=== RECORDS FOR THE EXERCISE ===
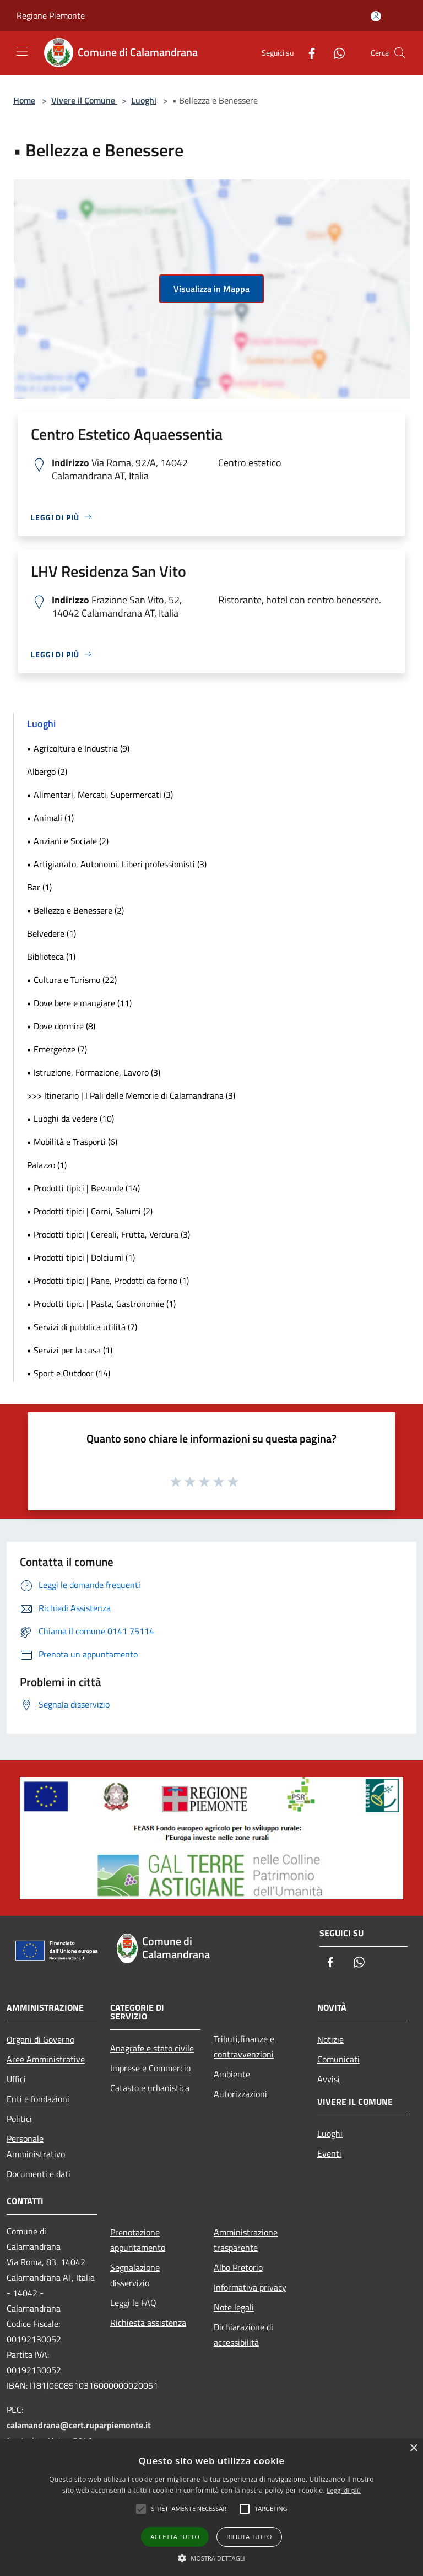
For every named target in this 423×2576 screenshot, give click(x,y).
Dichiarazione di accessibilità (243, 2334)
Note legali (234, 2307)
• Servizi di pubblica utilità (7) (82, 1326)
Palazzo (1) (47, 1164)
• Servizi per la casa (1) (69, 1350)
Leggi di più (344, 2490)
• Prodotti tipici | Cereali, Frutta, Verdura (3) (108, 1234)
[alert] (211, 2507)
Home (24, 100)
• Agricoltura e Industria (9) (78, 748)
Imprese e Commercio (150, 2068)
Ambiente (232, 2074)
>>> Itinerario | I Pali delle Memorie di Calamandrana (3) (131, 1095)
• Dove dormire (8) (61, 1026)
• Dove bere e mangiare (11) (79, 1002)
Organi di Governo (40, 2039)
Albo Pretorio (238, 2267)
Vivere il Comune (84, 100)
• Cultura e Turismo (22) (72, 979)
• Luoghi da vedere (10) (70, 1118)
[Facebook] (307, 52)
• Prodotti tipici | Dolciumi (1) (81, 1257)
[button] (211, 2557)
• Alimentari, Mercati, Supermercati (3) (100, 794)
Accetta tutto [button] (174, 2536)
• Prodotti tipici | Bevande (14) (83, 1188)
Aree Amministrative (46, 2059)
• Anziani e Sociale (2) (68, 840)
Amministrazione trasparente (246, 2240)
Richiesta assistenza (148, 2322)
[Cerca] (399, 53)
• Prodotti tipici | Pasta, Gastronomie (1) (101, 1303)
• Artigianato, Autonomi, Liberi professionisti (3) (117, 864)
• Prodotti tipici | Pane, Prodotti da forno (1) (108, 1280)
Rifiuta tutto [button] (249, 2536)
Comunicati (338, 2059)
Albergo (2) (47, 771)
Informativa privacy (250, 2287)
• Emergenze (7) (57, 1049)
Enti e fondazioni (38, 2098)
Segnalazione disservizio (135, 2275)
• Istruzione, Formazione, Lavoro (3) (93, 1072)
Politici (19, 2118)
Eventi (329, 2153)
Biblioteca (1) (51, 956)
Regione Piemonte (51, 15)
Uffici (16, 2079)
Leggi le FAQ (133, 2302)
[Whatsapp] (335, 52)
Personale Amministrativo (36, 2146)
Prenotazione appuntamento (137, 2240)
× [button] (413, 2448)
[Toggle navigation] (22, 51)
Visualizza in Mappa (211, 288)
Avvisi (328, 2079)
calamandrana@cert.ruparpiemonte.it (79, 2425)
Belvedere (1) (51, 933)
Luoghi (143, 100)
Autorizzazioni (240, 2093)
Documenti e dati (38, 2173)
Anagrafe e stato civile (152, 2048)
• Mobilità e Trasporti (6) (72, 1141)
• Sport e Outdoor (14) (68, 1373)
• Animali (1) (50, 817)
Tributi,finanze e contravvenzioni (244, 2046)
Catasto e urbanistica (149, 2087)
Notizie (330, 2039)
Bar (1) (39, 887)
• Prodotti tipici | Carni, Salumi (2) (90, 1211)
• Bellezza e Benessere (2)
===
* _TASK_
Every record above must reappear exactly in the answer, minus its pictures.

* _RESPONSE AREA_
For every named target in this 423×2576 screenshot, give click(x,y).
Dichiarazione di accessibilità (243, 2334)
Note legali (234, 2307)
• Servizi di pubblica utilità (7) (82, 1326)
Palazzo (1) (47, 1164)
• Servizi per la casa (1) (69, 1350)
Leggi di più (344, 2490)
• Prodotti tipici | Cereali, Frutta, Verdura (3) (108, 1234)
[alert] (211, 2507)
Home (24, 100)
• Agricoltura e Industria (9) (78, 748)
Imprese e Commercio (150, 2068)
Ambiente (232, 2074)
>>> Itinerario | I Pali delle Memorie di Calamandrana (3) (131, 1095)
• Dove dormire (8) (61, 1026)
• Dove bere e mangiare (11) (79, 1002)
Organi di Governo (40, 2039)
Albo Pretorio (238, 2267)
Vivere il Comune (84, 100)
• Cultura e Turismo (22) (72, 979)
• Luoghi da vedere (10) (70, 1118)
[Facebook] (307, 52)
• Prodotti tipici | Dolciumi (1) (81, 1257)
[button] (211, 2557)
• Alimentari, Mercati, Supermercati (3) (100, 794)
Accetta tutto [button] (174, 2536)
• Prodotti tipici | Bevande (14) (83, 1188)
Aree Amministrative (46, 2059)
• Anziani e Sociale (2) (68, 840)
Amministrazione trasparente (246, 2240)
Richiesta assistenza (148, 2322)
[Cerca] (399, 53)
• Prodotti tipici | Pasta, Gastronomie (1) (101, 1303)
• Artigianato, Autonomi, Liberi professionisti (3) (117, 864)
• Prodotti tipici | Pane, Prodotti da forno (1) (108, 1280)
Rifiuta tutto [button] (249, 2536)
Comunicati (338, 2059)
Albergo (2) (47, 771)
Informativa privacy (250, 2287)
• Emergenze (7) (57, 1049)
Enti e fondazioni (38, 2098)
Segnalazione disservizio (135, 2275)
• Istruzione, Formazione, Lavoro (3) (93, 1072)
Politici (19, 2118)
Eventi (329, 2153)
Biblioteca (1) (51, 956)
Regione Piemonte (51, 15)
Uffici (16, 2079)
Leggi le FAQ (133, 2302)
[Whatsapp] (335, 52)
Personale Amministrativo (36, 2146)
Prenotazione appuntamento (137, 2240)
× [button] (413, 2448)
[Toggle navigation] (22, 51)
Visualizza in Mappa (211, 288)
Avvisi (328, 2079)
calamandrana@cert.ruparpiemonte.it (79, 2425)
Belvedere (1) (51, 933)
Luoghi (143, 100)
Autorizzazioni (240, 2093)
Documenti e dati (38, 2173)
Anagrafe e stato civile (152, 2048)
• Mobilità e Trasporti (6) (72, 1141)
• Sport e Outdoor (14) (68, 1373)
• Animali (1) (50, 817)
Tributi,finanze e contravvenzioni (244, 2046)
Catasto e urbanistica (149, 2087)
Notizie (330, 2039)
Bar (1) (39, 887)
• Prodotti tipici | Carni, Salumi (2) (90, 1211)
• Bellezza e Benessere (2)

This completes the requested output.